[Extracted page text data]

⁂

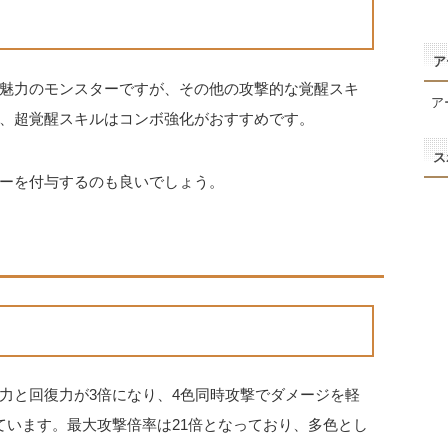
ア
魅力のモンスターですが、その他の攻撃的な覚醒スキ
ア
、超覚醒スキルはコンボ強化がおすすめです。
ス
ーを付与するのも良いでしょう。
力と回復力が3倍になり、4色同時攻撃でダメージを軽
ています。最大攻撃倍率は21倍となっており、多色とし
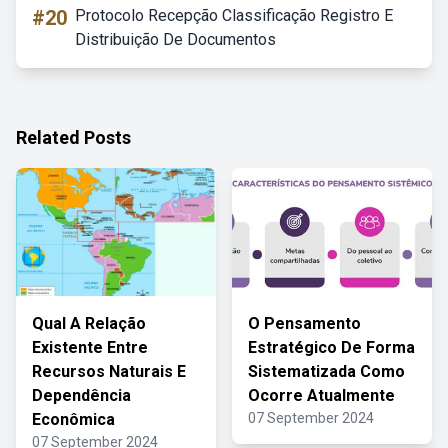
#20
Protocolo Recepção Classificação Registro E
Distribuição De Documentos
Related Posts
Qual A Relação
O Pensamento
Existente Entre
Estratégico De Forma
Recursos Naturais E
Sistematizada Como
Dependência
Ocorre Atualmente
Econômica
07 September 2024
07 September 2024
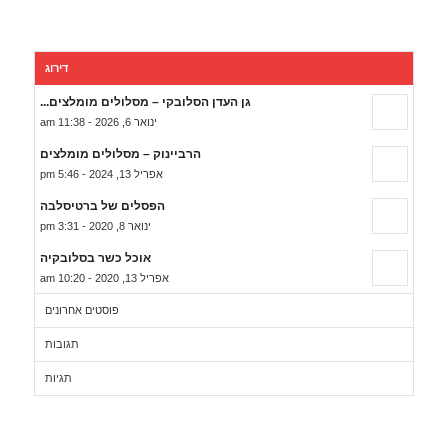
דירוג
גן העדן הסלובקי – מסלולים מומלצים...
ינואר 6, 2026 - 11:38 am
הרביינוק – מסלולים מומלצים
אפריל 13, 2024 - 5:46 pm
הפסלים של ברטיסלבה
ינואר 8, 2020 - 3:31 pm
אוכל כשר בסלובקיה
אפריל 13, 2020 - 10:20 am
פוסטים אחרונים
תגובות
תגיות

⁂

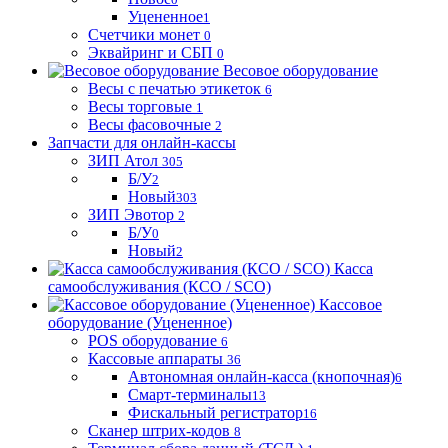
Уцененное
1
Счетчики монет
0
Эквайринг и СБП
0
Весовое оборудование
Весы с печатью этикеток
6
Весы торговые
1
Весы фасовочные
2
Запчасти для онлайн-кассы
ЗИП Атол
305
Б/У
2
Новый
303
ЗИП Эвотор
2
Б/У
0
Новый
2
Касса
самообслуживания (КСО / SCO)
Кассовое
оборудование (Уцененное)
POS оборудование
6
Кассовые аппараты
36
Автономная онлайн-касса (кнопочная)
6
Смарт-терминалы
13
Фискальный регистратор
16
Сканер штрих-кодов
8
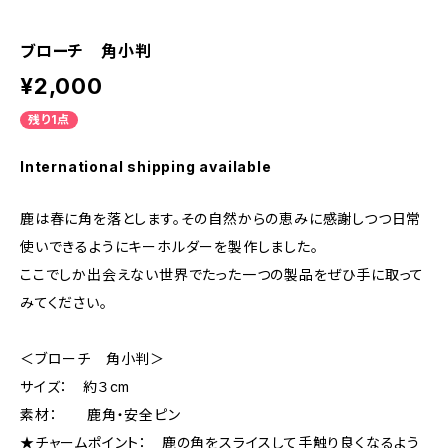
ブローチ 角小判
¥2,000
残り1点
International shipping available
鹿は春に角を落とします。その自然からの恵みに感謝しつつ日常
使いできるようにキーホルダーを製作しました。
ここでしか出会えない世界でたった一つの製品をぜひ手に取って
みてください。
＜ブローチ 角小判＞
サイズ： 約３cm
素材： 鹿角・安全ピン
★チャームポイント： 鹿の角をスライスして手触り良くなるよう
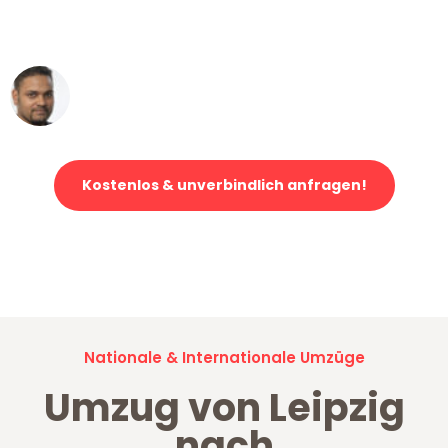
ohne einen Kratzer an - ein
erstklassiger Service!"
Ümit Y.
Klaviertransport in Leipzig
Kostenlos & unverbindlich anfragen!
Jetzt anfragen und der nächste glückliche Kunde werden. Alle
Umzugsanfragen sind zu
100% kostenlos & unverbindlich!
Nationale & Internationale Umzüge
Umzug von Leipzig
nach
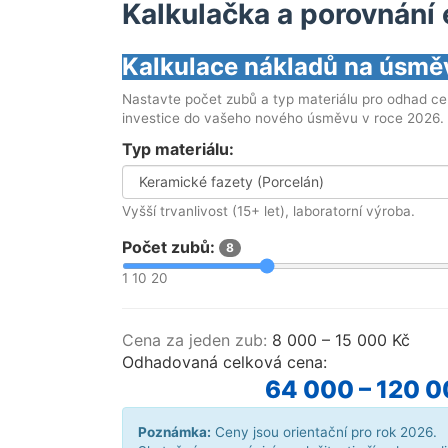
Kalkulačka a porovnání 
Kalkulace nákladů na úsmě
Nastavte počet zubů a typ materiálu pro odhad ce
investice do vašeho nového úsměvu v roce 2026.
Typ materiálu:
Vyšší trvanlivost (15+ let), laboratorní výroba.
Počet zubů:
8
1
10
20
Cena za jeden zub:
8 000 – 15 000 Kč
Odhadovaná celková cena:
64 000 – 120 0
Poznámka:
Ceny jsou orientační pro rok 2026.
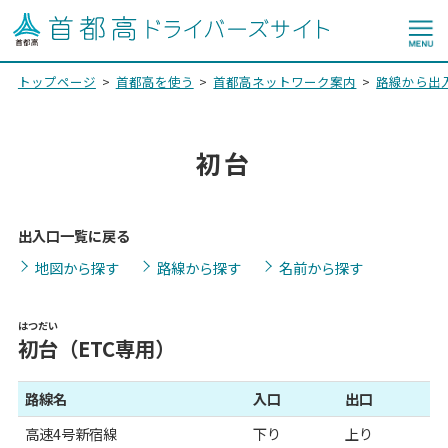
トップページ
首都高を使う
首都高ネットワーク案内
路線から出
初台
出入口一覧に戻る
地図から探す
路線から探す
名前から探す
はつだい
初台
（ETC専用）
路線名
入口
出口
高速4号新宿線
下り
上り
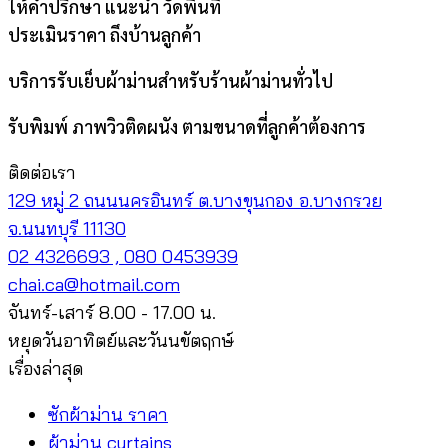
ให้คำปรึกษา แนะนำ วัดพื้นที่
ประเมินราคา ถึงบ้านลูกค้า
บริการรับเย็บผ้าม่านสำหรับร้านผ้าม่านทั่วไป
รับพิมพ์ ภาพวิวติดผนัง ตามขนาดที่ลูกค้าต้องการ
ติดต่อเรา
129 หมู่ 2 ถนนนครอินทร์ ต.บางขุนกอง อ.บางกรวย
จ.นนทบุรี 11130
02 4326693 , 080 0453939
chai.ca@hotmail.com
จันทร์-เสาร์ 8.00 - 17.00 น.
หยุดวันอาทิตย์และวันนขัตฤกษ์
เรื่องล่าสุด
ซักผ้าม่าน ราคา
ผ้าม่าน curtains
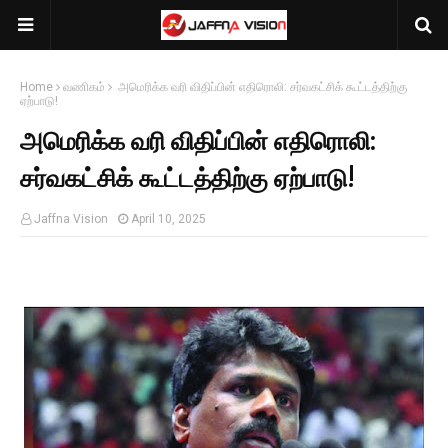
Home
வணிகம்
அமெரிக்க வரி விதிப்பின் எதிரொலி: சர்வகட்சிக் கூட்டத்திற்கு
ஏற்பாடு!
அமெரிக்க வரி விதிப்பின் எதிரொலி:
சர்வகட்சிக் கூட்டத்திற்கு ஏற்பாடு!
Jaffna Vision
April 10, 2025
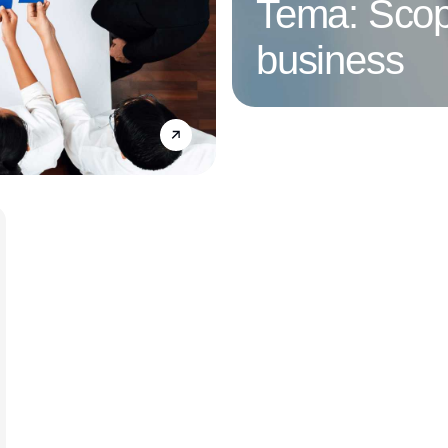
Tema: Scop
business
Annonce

⁂

_ACTION ITEM_
Wherever a line above contains the string "Уцененное", copy that line.

_RESPONSE AREA_
Уцененное
оборудование (Уцененное)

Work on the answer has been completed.